Antipermeability and antiproliferative effects of standard and frozen bevacizumab on choroidal endothelial cells

Abstract

Background: Bevacizumab is an antiangiogenic compound developed to target tumour vessels. Its off-label use in ophthalmology requires in vitro testing on ocular cells.

Aim: To quantify the antipermeability and antiproliferative effects of bevacizumab on cultured choroidal endothelial cells (CECs). It was examined whether deep-freezing of bevacizumab attenuates its antiangiogenic activity.

Methods: Porcine CECs were cultured in permeable insert systems. Permeability of the cell monolayers was quantified by a fluorescent isothiocyanate-dextran assay after treatment with vascular endothelial growth factor (VEGF; 20–100 ng/ml) alone and in combination with bevacizumab (0.1–1 mg/ml). Proliferation of the CECs was tested using a “wound scratch” assay. The experiments were repeated with bevacizumab after freezing at −20°C for 5 days.
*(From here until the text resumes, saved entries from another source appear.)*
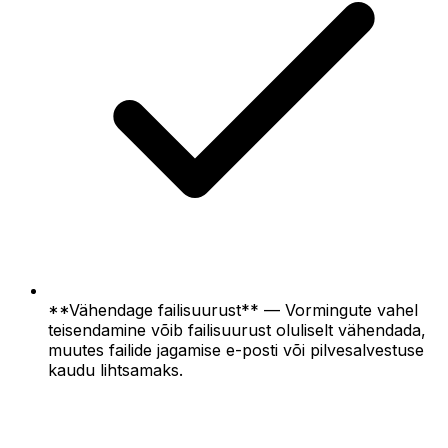
**Vähendage failisuurust** — Vormingute vahel
teisendamine võib failisuurust oluliselt vähendada,
muutes failide jagamise e-posti või pilvesalvestuse
kaudu lihtsamaks.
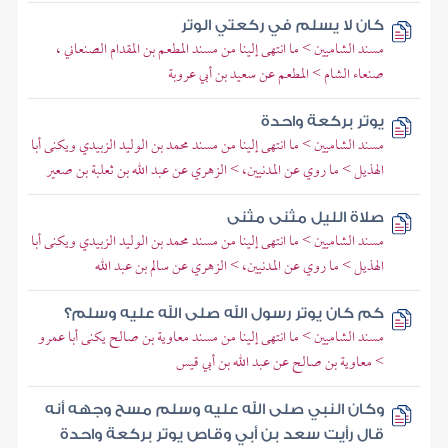
كان لا يسلم في ركعتي الوتر
مسند الشاميين > ما انتهى إلينا من مسند المطعم بن المقدام الصنعاني ،
صنعاء الشام > المطعم عن سعيد بن أبي عروبة
يوتر بركعة واحدة
مسند الشاميين > ما انتهى إلينا من مسند محمد بن الوليد الزبيدي ويكنى أبا
الهذيل > ما روي عن المدنيين، > الزهري عن عبد الله بن ثعلبة بن صعير
صلاة الليل مثنى مثنى
مسند الشاميين > ما انتهى إلينا من مسند محمد بن الوليد الزبيدي ويكنى أبا
الهذيل > ما روي عن المدنيين، > الزهري عن سالم بن عبد الله
كم كان يوتر رسول الله صلى الله عليه وسلم؟
مسند الشاميين > ما انتهى إلينا من مسند معاوية بن صالح يكنى أبا عمرو
> معاوية بن صالح عن عبد الله بن أبي قيس
وكان النبي صلى الله عليه وسلم مسح وجهه أنه
قال رأيت سعد بن أبي وقاص يوتر بركعة واحدة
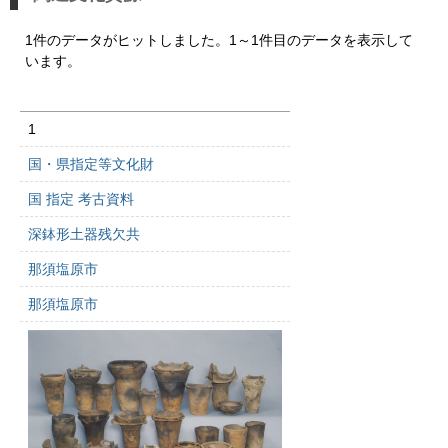
1件のデータがヒットしました。1～1件目のデータを表示して
います。
1
国・県指定等文化財
国 指定 考古資料
深鉢形土器残欠共
那須塩原市
那須塩原市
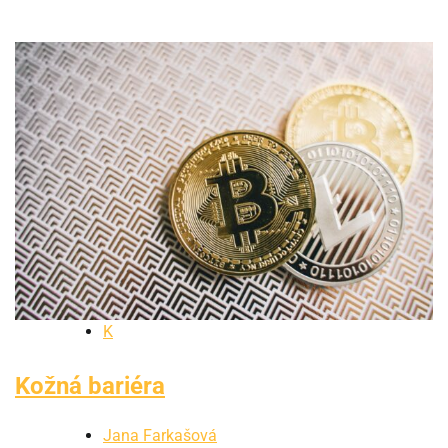
K
Kožná bariéra
Jana Farkašová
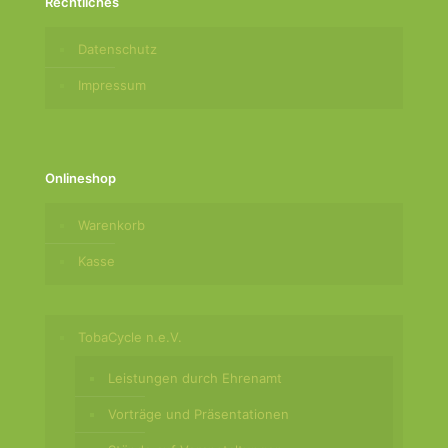
Rechtliches
Datenschutz
Impressum
Onlineshop
Warenkorb
Kasse
TobaCycle n.e.V.
Leistungen durch Ehrenamt
Vorträge und Präsentationen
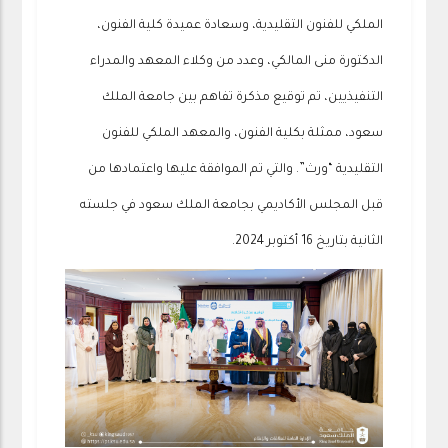
الملكي للفنون التقليدية، وسعادة عميدة كلية الفنون،
الدكتورة منى المالكي، وعدد من وكلاء المعهد والمدراء
التنفيذيين، تم توقيع مذكرة تفاهم بين جامعة الملك
سعود، ممثلة بكلية الفنون، والمعهد الملكي للفنون
التقليدية “ورث”. والتي تم الموافقة عليها واعتمادها من
قبل المجلس الأكاديمي بجامعة الملك سعود في جلسته
الثانية بتاريخ 16 أكتوبر 2024.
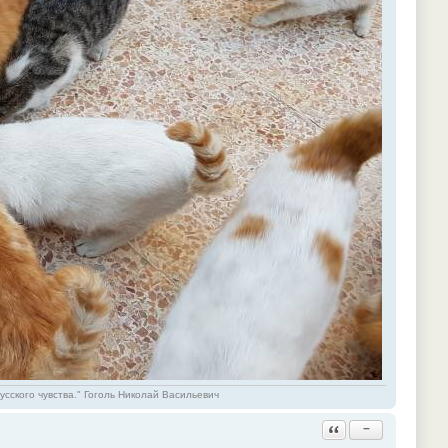
русского чувства." Гоголь Николай Васильевич
Ответить с цитатой
−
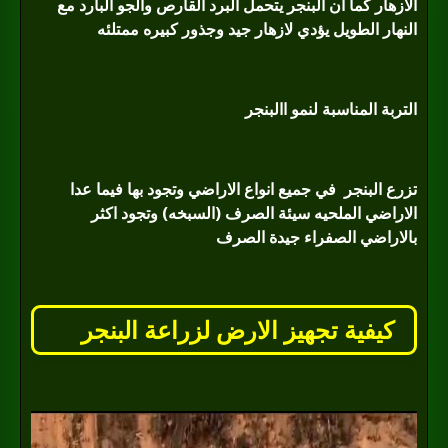
الازهار كما ان البنجر يتحمل البرد القارص والجو البارد مع
النهار الطويل يؤدي لازهار جيد وجذور كبيره ممتلئه
التربة المناسبة لنمو االبنجر
تزرع البنجر
في جميع انواع الاراضي وتجود بها فيما عدا
الاراضي الملحيه سيئة الصرف (السبخه) وتجود اكثر
بالاراضي الصفراء جيدة الصرف
كيفية تجهيز الارض لزراعة البنجر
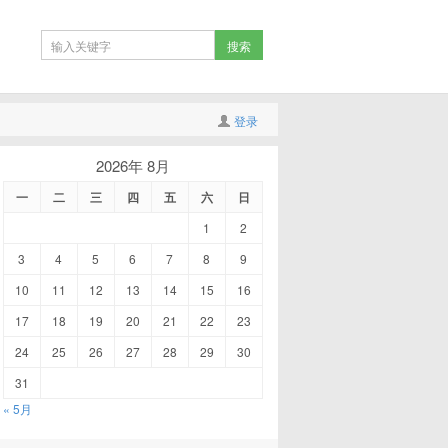
登录
2026年 8月
一
二
三
四
五
六
日
1
2
3
4
5
6
7
8
9
10
11
12
13
14
15
16
17
18
19
20
21
22
23
24
25
26
27
28
29
30
31
« 5月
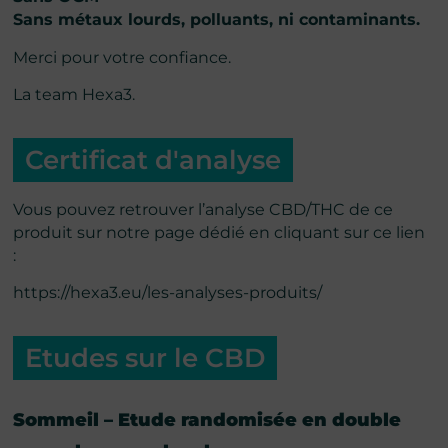
Sans métaux lourds, polluants, ni contaminants.
Merci pour votre confiance.
La team Hexa3.
Certificat d'analyse
Vous pouvez retrouver l’analyse CBD/THC de ce
produit sur notre page dédié en cliquant sur ce lien
:
https://hexa3.eu/les-analyses-produits/
Etudes sur le CBD
Sommeil – Etude randomisée en double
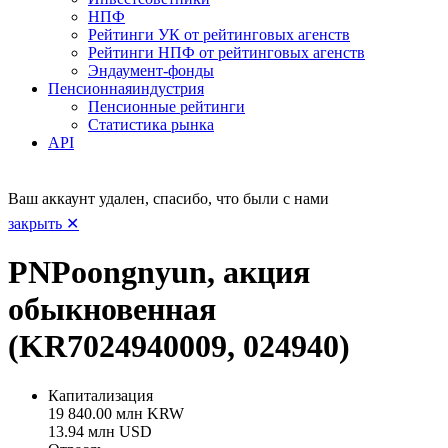
НПФ
Рейтинги УК от рейтинговых агенств
Рейтинги НПФ от рейтинговых агенств
Эндаумент-фонды
Пенсионная
индустрия
Пенсионные рейтинги
Статистика рынка
API
Ваш аккаунт удален, спасибо, что были с нами
закрыть ✕
PNPoongnyun, акция
обыкновенная
(KR7024940009, 024940)
Капитализация
19 840.00 млн KRW
13.94 млн USD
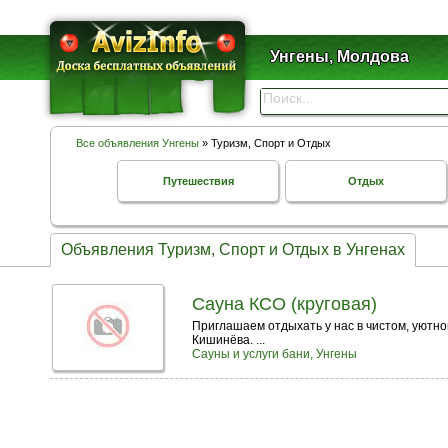
Унгены, Молдова
Все объявления Унгены
» Туризм, Спорт и Отдых
Путешествия
Отдых
Объявления Туризм, Спорт и Отдых в Унгенах
Сауна КСО (круговая)
Приглашаем отдыхать у нас в чистом, уютном
Кишинёва. ...
Сауны и услуги бани, Унгены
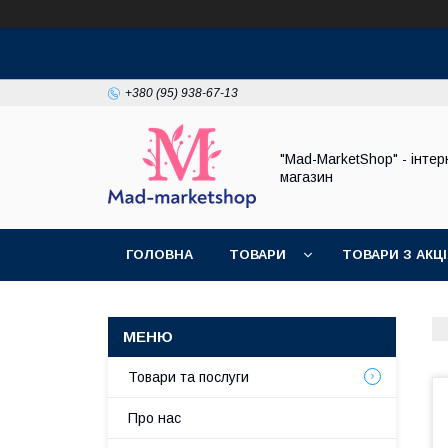
+380 (95) 938-67-13
"Mad-MarketShop" - інтер
магазин
ГОЛОВНА
ТОВАРИ
ТОВАРИ З АКЦ
Товари та послуги
Про нас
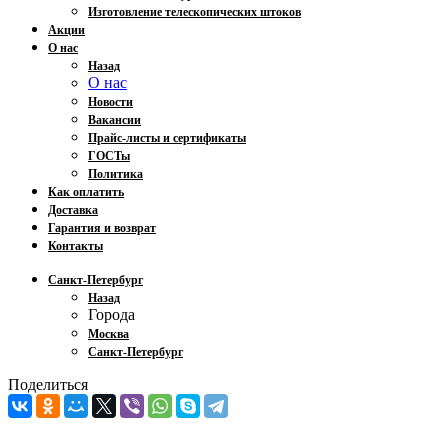
Изготовление телескопических штоков
Акции
О нас
Назад
О нас
Новости
Вакансии
Прайс-листы и сертификаты
ГОСТы
Политика
Как оплатить
Доставка
Гарантия и возврат
Контакты
Санкт-Петербург
Назад
Города
Москва
Санкт-Петербург
Поделиться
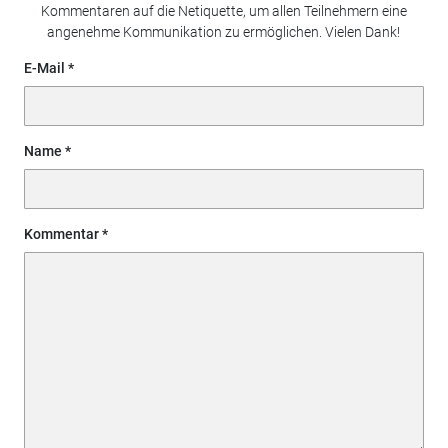
Kommentaren auf die Netiquette, um allen Teilnehmern eine
angenehme Kommunikation zu ermöglichen. Vielen Dank!
E-Mail
Name
Kommentar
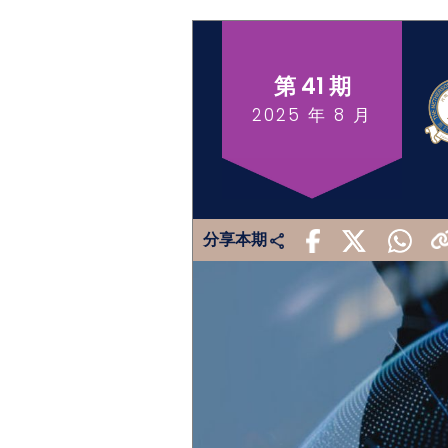
第 41 期
2025 年 8 月
分享本期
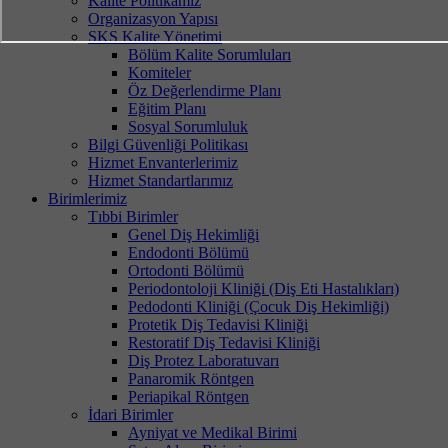
Kalite Politikamız
Organizasyon Yapısı
SKS Kalite Yönetimi
Bölüm Kalite Sorumluları
Komiteler
Öz Değerlendirme Planı
Eğitim Planı
Sosyal Sorumluluk
Bilgi Güvenliği Politikası
Hizmet Envanterlerimiz
Hizmet Standartlarımız
Birimlerimiz
Tıbbi Birimler
Genel Diş Hekimliği
Endodonti Bölümü
Ortodonti Bölümü
Periodontoloji Kliniği (Diş Eti Hastalıkları)
Pedodonti Kliniği (Çocuk Diş Hekimliği)
Protetik Diş Tedavisi Kliniği
Restoratif Diş Tedavisi Kliniği
Diş Protez Laboratuvarı
Panaromik Röntgen
Periapikal Röntgen
İdari Birimler
Ayniyat ve Medikal Birimi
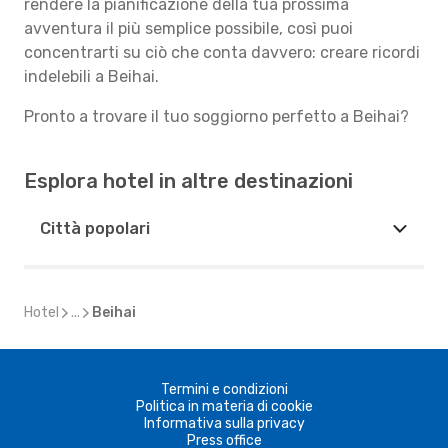
rendere la pianificazione della tua prossima
avventura il più semplice possibile, così puoi
concentrarti su ciò che conta davvero: creare ricordi
indelebili a Beihai.
Pronto a trovare il tuo soggiorno perfetto a Beihai?
Esplora hotel in altre destinazioni
Città popolari
Hotel
...
Beihai
Termini e condizioni
Politica in materia di cookie
Informativa sulla privacy
Press office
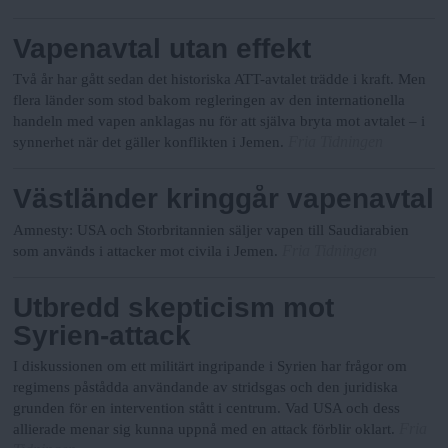
Vapenavtal utan effekt
Två år har gått sedan det historiska ATT-avtalet trädde i kraft. Men
flera länder som stod bakom regleringen av den internationella
handeln med vapen anklagas nu för att själva bryta mot avtalet – i
Fria Tidningen
synnerhet när det gäller konflikten i Jemen.
Västländer kringgår vapenavtal
Amnesty: USA och Storbritannien säljer vapen till Saudiarabien
Fria Tidningen
som används i attacker mot civila i Jemen.
Utbredd skepticism mot
Syrien-attack
I diskussionen om ett militärt ingripande i Syrien har frågor om
regimens påstådda användande av stridsgas och den juridiska
grunden för en intervention stått i centrum. Vad USA och dess
Fria
allierade menar sig kunna uppnå med en attack förblir oklart.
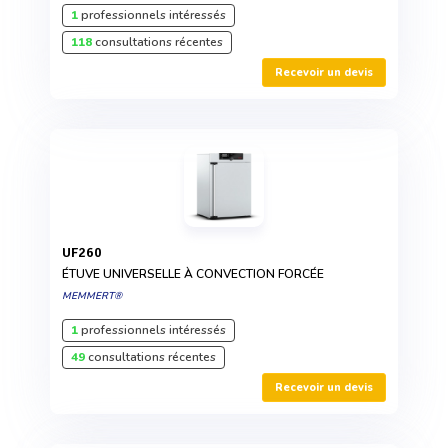
1
professionnels intéressés
118
consultations récentes
Recevoir un devis
UF260
ÉTUVE UNIVERSELLE À CONVECTION FORCÉE
MEMMERT®
1
professionnels intéressés
49
consultations récentes
Recevoir un devis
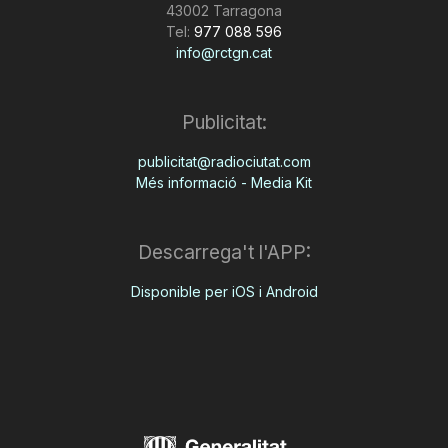
43002 Tarragona
Tel:
977 088 596
info@rctgn.cat
Publicitat:
publicitat@radiociutat.com
Més informació - Media Kit
Descarrega't l'APP:
Disponible per iOS i Android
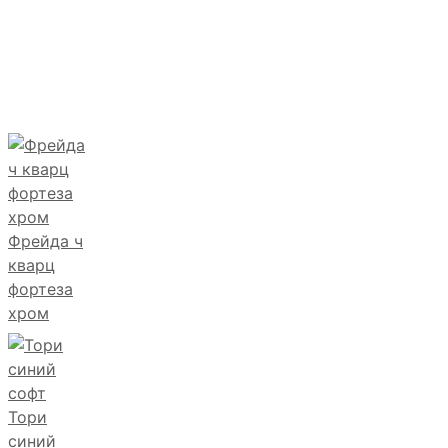
Фрейда ч
кварц
фортеза
хром
Тори
синий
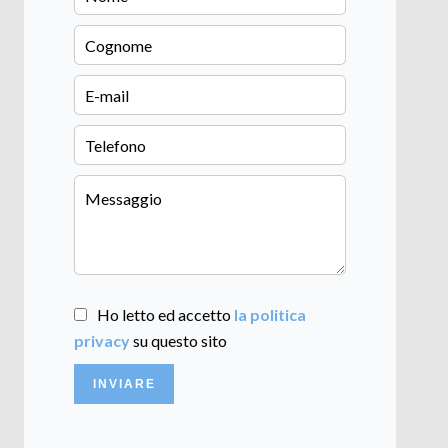
Ho letto ed accetto
la politica
privacy
su questo sito
INVIARE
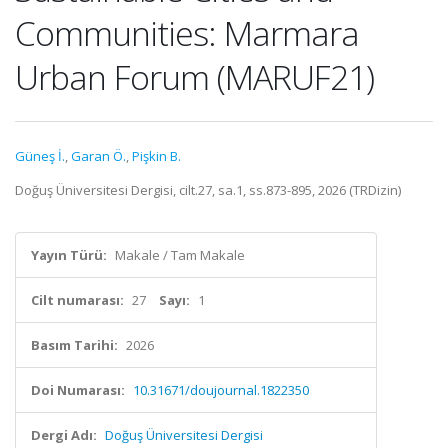
Communities: Marmara
Urban Forum (MARUF21)
Güneş İ.
,
Garan Ö.
,
Pişkin B.
Doğuş Üniversitesi Dergisi, cilt.27, sa.1, ss.873-895, 2026 (TRDizin)
Yayın Türü:
Makale / Tam Makale
Cilt numarası:
27
Sayı:
1
Basım Tarihi:
2026
Doi Numarası:
10.31671/doujournal.1822350
Dergi Adı:
Doğuş Üniversitesi Dergisi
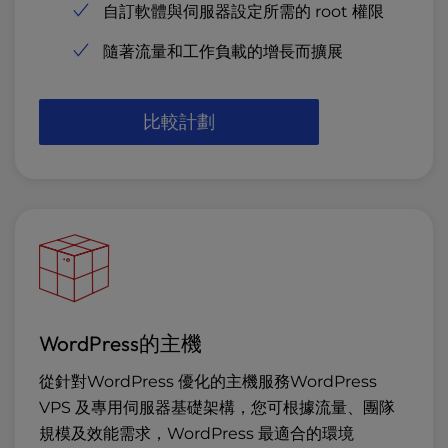
自訂軟體與伺服器設定所需的 root 權限
隨著流量和工作負載的增長而擴展
比較計劃
WordPress的主機
從針對WordPress 優化的主機服務WordPress
VPS 及專用伺服器基礎架構，您可根據流量、團隊
規模及效能需求，WordPress 最適合的環境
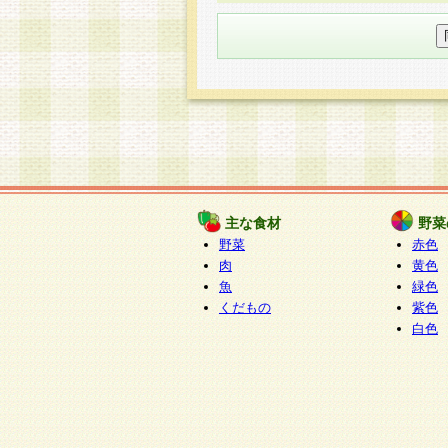
○個人情報の委託について
個人情報の取り扱いを外部に委
す企業を選定して委託を行い、
○開示対象個人情報の開示等およ
本人からの求めにより、当社が
知・開示・内容の訂正・追加ま
（以下、総称して「開示等」と
開示等に応じる窓口は以下にな
ぱくすく食堂個人情報お客
個人情報を与えることは任意で
主な食材
野菜
合には、当社のサービスの提供
野菜
赤色
い場合がございますのでご了承
肉
黄色
魚
緑色
くだもの
紫色
白色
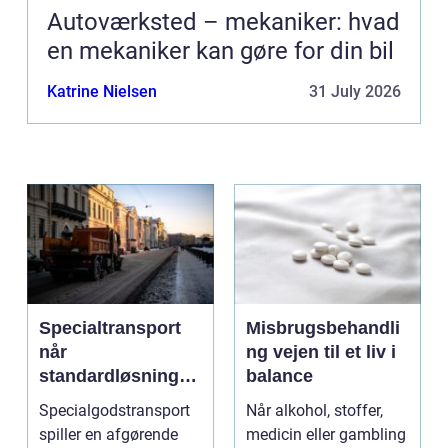
Autoværksted – mekaniker: hvad
en mekaniker kan gøre for din bil
Katrine Nielsen
31 July 2026
Specialtransport
Misbrugsbehandli
når
ng vejen til et liv i
standardløsninger
balance
ikke rækker
Specialgodstransport
Når alkohol, stoffer,
spiller en afgørende
medicin eller gambling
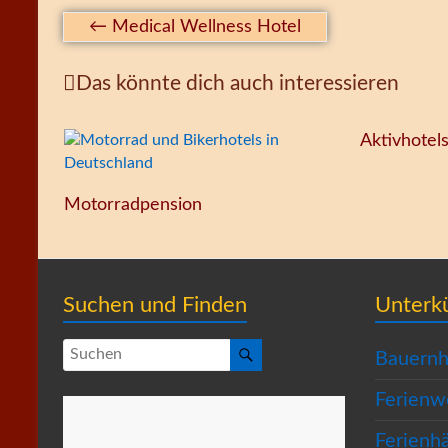
←
Medical Wellness Hotel
Das könnte dich auch interessieren
Aktivhotel
Motorradpension
Suchen und Finden
Unterk
Bauernh
Ferien
Ferienh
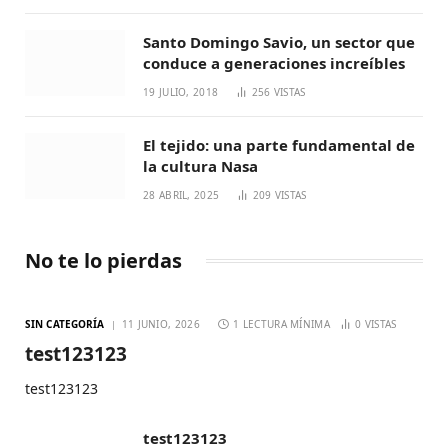
Santo Domingo Savio, un sector que
conduce a generaciones increíbles
19 JULIO, 2018
256
VISTAS
El tejido: una parte fundamental de
la cultura Nasa
28 ABRIL, 2025
209
VISTAS
No te lo pierdas
SIN CATEGORÍA
11 JUNIO, 2026
1 LECTURA MÍNIMA
0
VISTAS
test123123
test123123
test123123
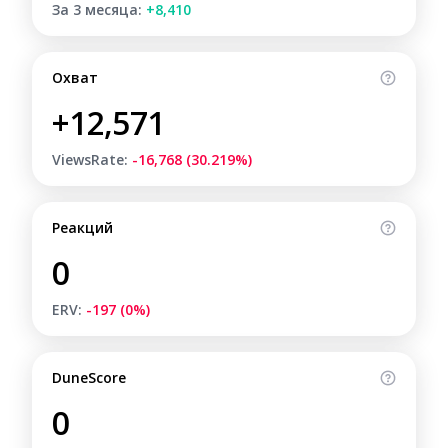
За 3 месяца:
+8,410
Охват
+12,571
ViewsRate:
-16,768 (30.219%)
Реакций
0
ERV:
-197 (0%)
DuneScore
0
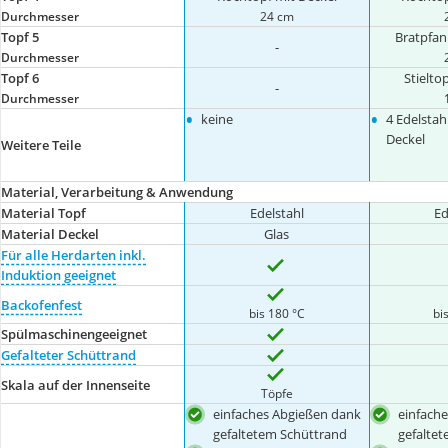
Durchmesser
24 cm
Topf 5
Bratpfan
-
Durchmesser
Topf 6
Stielto
-
Durchmesser
•
•
keine
4 Edelstah
Deckel
Weitere Teile
Material, Verarbeitung & Anwendung
Material Topf
Edelstahl
Ed
Material Deckel
Glas
Für alle Herdarten inkl.
Induktion geeignet
Backofenfest
bis 180 °C
bi
Spülmaschinengeeignet
Gefalteter Schüttrand
Skala auf der Innenseite
Töpfe
einfaches Abgießen dank
einfach
gefaltetem Schüttrand
gefalte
Results: Bevacizumab significantly reduced VEGF-induced permeability in a dose-dependant manner. A molar ratio of 2.6:1 of bevacizumab to VEGF was required for complete blocking of VEGF-induced rise in permeability. CEC proliferation was significantly blocked by bevacizumab (0.5 mg/ml). Thawed bevacizumab after deep freezing showed a moderate, but not statistically significant loss in activity.

Conclusion: Bevacizumab significantly reduces VEGF-induced permeability and proliferation of CECs. Freezing and thawing of bevacizumab will affect its biological activity.